Germany struggles to find housing for more than one million refugees
The German government pledged on Tuesday to provide more support to cities and towns struggling to house the more than 1.1 million refugees and migrants who have arrived in the country this year, mostly from war-torn Ukraine but also other countries such as Syria and Afghanistan.
After meeting with state and local officials, Interior Minister Nancy Faeser said while the government already allocated federal real estate for tens of thousands of refugees earlier this year, it would immediately provide additional property for about 4,000 refugees to ease the current housing crisis.
Faeser also promised financial support but did not give any concrete figures.
Several cities have recently started putting up tents and turned convention centres into temporary accommodation as regular migrant centres have become overcrowded.
“I don’t want to downplay this, we have a tense situation,” Faeser told reporters in Berlin. “That’s why we discussed today how to best coordinate our assistance to refugees … also in view of the winter months that lie ahead.”
More than one million people have entered Germany from Ukraine since Russia attacked the eastern European country on Feb. 24. About a third of them are children and teenagers, and more than 70 per cent of the adults are women.
“It’s a big humanitarian effort to take good care of the refugees from Ukraine, to provide shelters, to provide daycare centres and schools for the children and to give them social support,” Faeser said.
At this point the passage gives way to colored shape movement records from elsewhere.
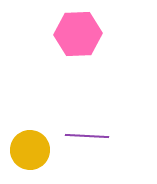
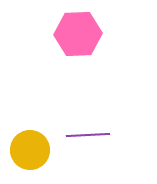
purple line: moved 1 px right, 1 px up; rotated 6 degrees counterclockwise
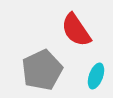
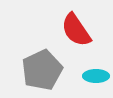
cyan ellipse: rotated 70 degrees clockwise
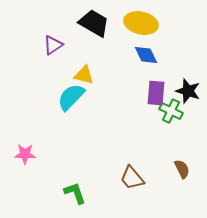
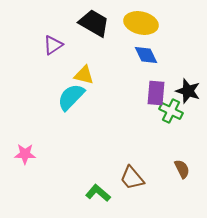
green L-shape: moved 23 px right; rotated 30 degrees counterclockwise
She added that Germany was expecting more refugees from Ukraine as Russia escalates its brutal attacks on Ukraine and people there may be struggling even more to survive during the cold winter months.
While the interior minister stressed that Germany was ready to welcome more Ukrainians despite the difficult housing situation, she struck a significantly different tone regarding asylum-seekers from other countries, especially those trying to reach Germany via the so-called Balkans migration route.
“The number of asylum applications has increased in recent months, as has the number of unauthorised entries. Not only in Germany, but overall along the European Union’s external borders, the pressure is currently increasing,” Faeser said. “That’s why we also have to clearly ensure a limit.”
As of the end of September, 134,908 people had applied for asylum in Germany in 2022. That is around a third more than in the same period last year, according to figures from the Federal Office for Migration and Refugees. However, it’s still a far call from 2015-16, when more than 1 million migrants from countries like Syria, Iraq and Afghanistan applied for asylum in Germany.
The figures for asylum applications in 2022 are much lower than the total number of refugees because Ukrainians can enter Germany without a visa and do not need to apply for asylum.
In an effort to keep other migrants from crossing into the country, the interior minister said Germany would extend and increase its border controls to Austria for another six months and also intensify controls to the Czech Republic.
The move comes after Austria and the Czech Republic introduced temporary border controls to Slovakia last month to keep migrants from entering their countries.
Germany, Austria, the Czech Republic and Slovakia all belong to the European Union’s visa-free Schengen zone, where residents of member nations typically can cross borders without presenting passports or visas. However, Schengen countries have adopted temporary border controls in the past for various reasons, including to curb illegal migration and to prevent the spread of the coronavirus.
Germany also sharply criticised Serbia — which is an EU candidate country but not a member yet — for its visa-free regime with some non-EU countries. Citizens from India, for example, are increasingly flying to Serbia, where they don’t need visas unlike for EU countries, and then trying to cross into wealthier western European countries via the Balkans route.
“To be clear, Serbia’s visa practice is unacceptable,” Faeser said. “This also contributes to the movements on the Balkan route. Serbia must adapt its visa rules to those of the European Union. This is a clear expectation of the German government.”